4 reasons why glossary creation before translation is so important
We’ve mentioned the use of glossaries in previous blog posts, but we thought it would be worth really going into why they’re so important. Glossaries play a huge part in making sure a translation is accurate and that specific terms are not only correct, but also translated and handled in exactly the way you need them to be. In translation industry jargon, they tend to be called a Terminology Base (or a TB), but it’s exactly the same thing.
The first reason glossary creation is so important is accuracy. Everyone wants their translations to be 100% accurate. If you work with your language service provider to develop a glossary of industry- and company-specific terms, the translation team is fully equipped to choose the correct term in the target language. Language is very flexible and everyone has different ways to refer to the same thing. This is a chance to give translators essential information about what a term means. For example, a ship builder may have their own specific names for elements of their process. Giving translators the best possible insight into what these mean and how they are being used is obviously extremely worthwhile.
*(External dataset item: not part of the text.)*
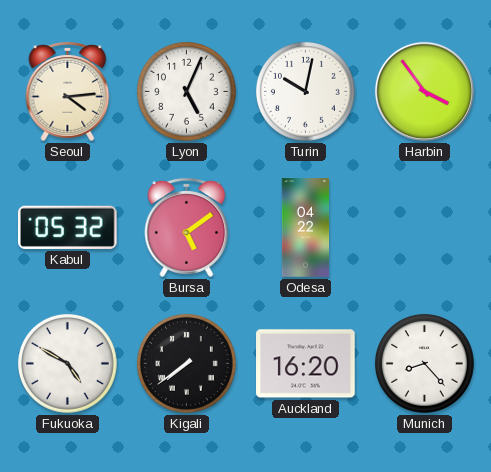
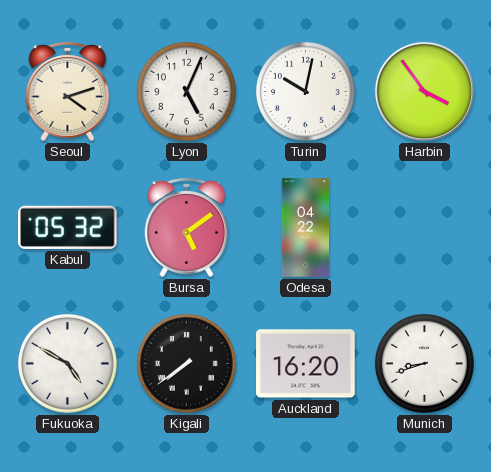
Seoul: 4:14 -> 4:12
Munich: 8:23 -> 8:42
Glossary creation will also help the translator convey the correct tone for your brand. A good example would be a toy manufacturer. All of their products would have their own brand-specific names. Names may already exist in overseas markets for the toys, and the client and language agency should work together to decide on how best to handle the product names for each target market. The more reference materials, explanations and information given to the translator, the better. Translators will study any materials provided and implement them to create a high-quality translation written in the tone of your brand.
Consistency will also improve if a glossary is created prior to translation. A list of key terms, along with their definitions, will help ensure that the correct terms are consistently used throughout the text. In the case of a technical translation, it would be unacceptable for a word to be translated differently each time. A good example might be a user manual for a product, referring to a “screen”. In English, this could be called a display, a visual display unit or a whole range of other terms. Similarly, in other languages there are a range of choices available and a glossary will make sure that the correct choice is made, and that the same term is consistently used throughout all translated materials.
How to create a glossary
A glossary is created in collaboration with your translation provider or sometimes created by a client themselves.
The point of a glossary is to improve the quality of the translation, so the selection of words to be put in it needs to be handled with care. A glossary list is based on the rule of ‘rubbish-in’ and ‘rubbish-out’. A glossary should be followed as gospel, so if the terms that go into the glossary are wrong or not fully considered, it will actually degrade the translation quality. We recommend that you only add specific, technical terms and other types of words you really wish to be translated in a specific way. There’s really no need to add basic or commonly used terms.
Physically creating the glossary is pretty straightforward. The process may differ slightly between different translation providers, but at a basic level, the files is simply a bilingual excel file, or within your translator’s Term Base. The safest way to start is by asking your translation company. They should be able to analyse your files, extract terms that may require clarification and get everything set up for you.
Think about your SEO too
The items on this can help your SEO massively. It should be easy for your language provider to run an SEO audit of the terms and give you not only the terms that are the most linguistically perfect, but also the terms that are being searched and that will get traffic and results, if that’s an objective for your business.